Mangione: The Story Behind the Story by John H Richardson – Understanding a Criminal?
On December 5, 2024, a major newspaper published the front-page story “Insurance CEO Shot Dead In Manhattan”. The report went on to state that Brian Thompson was “shot in the back in Midtown Manhattan by a killer who then calmly departed the scene”. The daytime killing was indeed both cold and shocking. But many Americans reacted differently: for those who had been denied health insurance or faced exorbitant healthcare costs, the news felt cathartic. Online platforms erupted. One comment read: “All jokes aside … no one here is the judge of who should live or perish. That’s the job of the AI algorithm the insurance company created to maximize profits on your health.”
Five days later, Luigi Mangione, a handsome, 26-year-old University of Pennsylvania graduate with a graduate degree in computing, was apprehended at a McDonald’s in Altoona, Pennsylvania. He awaits trial on federal and state charges of murder, with prosecutors seeking the capital punishment. So what is his background? And what might have motivated the alleged crime? These are the issues John H Richardson attempts to answer in an investigation that explores broader themes, too.
The Making of a Subject
A journalist for Esquire magazine, Richardson spent years researching the groups that exist in the hidden parts of the internet, producing articles about people “cursed with realistic fears about an end-times scenario”. To uncover “the making” of his subject, Richardson first examines Mangione’s wide-ranging book list.

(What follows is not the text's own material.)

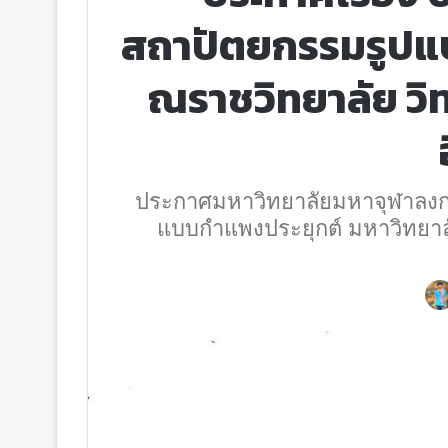
สถาปัตยกรรมรูปแ
ณราชวิทยาลัย วิ
ประกาศมหาวิทยาลัยมหาจุฬาลงกร
แบบกำแพงประยุกต์ มหาวิทยาล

We learn that “[when] he was taken into custody, Luigi had a list of nearly three hundred titles on Goodreads”. Their subject matter ranged from climate change to masculinity, along with a “emphasis on his own self-improvement, both physical and mental”. Additionally, Richardson analyzes his communications with online personalities and authors as well as his many updates on digital networks. These original materials, intended to depict a picture of Mangione, instead render him an unclear character. Richardson tries to justify this by suggesting that “Luigi’s elusiveness, in fact, is what gives him a little of that old deceiver’s charm”. Here, as elsewhere, Richardson tries to frame his subject in archetypal terms.

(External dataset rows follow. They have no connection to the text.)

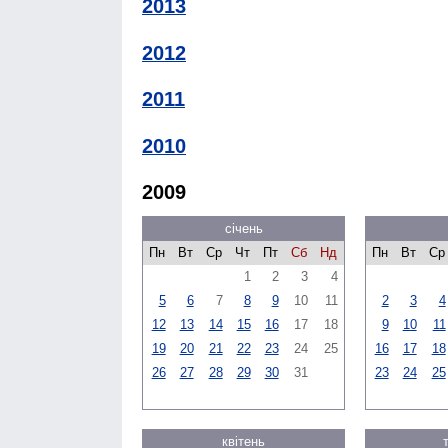
2013
2012
2011
2010
2009
січень
Пн
Вт
Ср
Чт
Пт
Сб
Нд
Пн
Вт
Ср
1
2
3
4
5
6
7
8
9
10
11
2
3
4
12
13
14
15
16
17
18
9
10
11
19
20
21
22
23
24
25
16
17
18
26
27
28
29
30
31
23
24
25
квітень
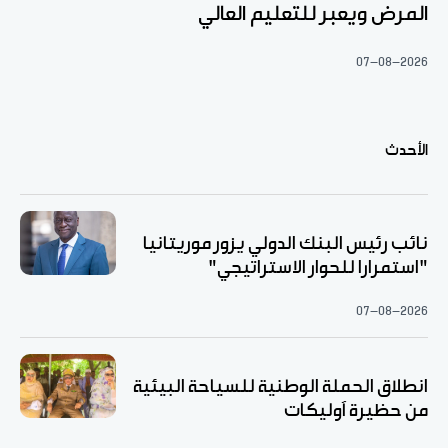
المرض ويعبر للتعليم العالي
07-08-2026
الأحدث
نائب رئيس البنك الدولي يزور موريتانيا
"استمرارا للحوار الاستراتيجي"
07-08-2026
انطلاق الحملة الوطنية للسياحة البيئية
من حظيرة آوليكات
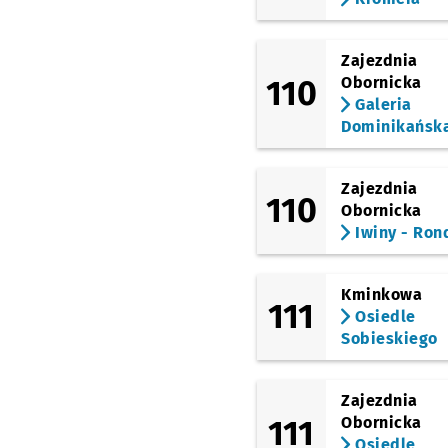
Zajezdnia
110
Obornicka
Galeria
Dominikańsk
Zajezdnia
110
Obornicka
Iwiny - Ron
Kminkowa
111
Osiedle
Sobieskiego
Zajezdnia
111
Obornicka
Osiedle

Mangione is profoundly worried about the world around him, one where ‘everything is accelerating whether we like it or not’
Interpreting the Incident
As for “the meaning” of the title, Richardson uses as a clue three words – “delay”, “refuse” and “remove”, engraved on the ammunition left behind at the crime scene. These are the phrases sometimes used by medical insurers to deny coverage. He examines the evidence Mangione had a long-term spinal issue, which could have been a reason for an attack, but discovers no confirmation; instead, what significance there is seems to lie in Mangione’s philosophical dread about the world around him, one where “everything is accelerating whether we like it or not, moving rapidly to the edge”; a world where the general belief seems to be that AI is going to eventually either take control, or eliminate humanity, or both.
Missing Pieces
Conspicuous by their absence from the book are conversations with the key individuals. Richardson made requests, but never expected access to Mangione himself. And his relatives stated explicitly that they had decided against speaking to the press in prior to the trial. Another flashing-yellow omission is any detailed data about the deceased, Thompson, though we learn that under his leadership, from 2021 to 2023, UHC profits rose significantly.
Unclear Conclusions
By book’s end, the reader has little insight of Mangione’s personality or what might have motivated his alleged crimes. More troubling, Richardson’s obvious sympathy for him creates the disturbing feeling of having been privy to a veiled endorsement of an targeted killing. In the book’s closing remarks, Richardson delivers his fairytale assessment: “We’ve entered a era of stories, the insane ruler, the monster in the maze and the naked leader.” In that fable “Robin Hoods come with a beautiful promise … They arrive in periods of unrest, when the population is in pain and nothing makes sense anymore.”
One thing is certain: as Mangione’s defence team continues in its attempts have accusations that could lead to the death penalty dismissed, any mention of myths, Robin Hoods, champions or monsters will not be allowed in court in defence of this handsome young man with a “jawline … and lips … out of a Caravaggio painting” facing judgment for murder.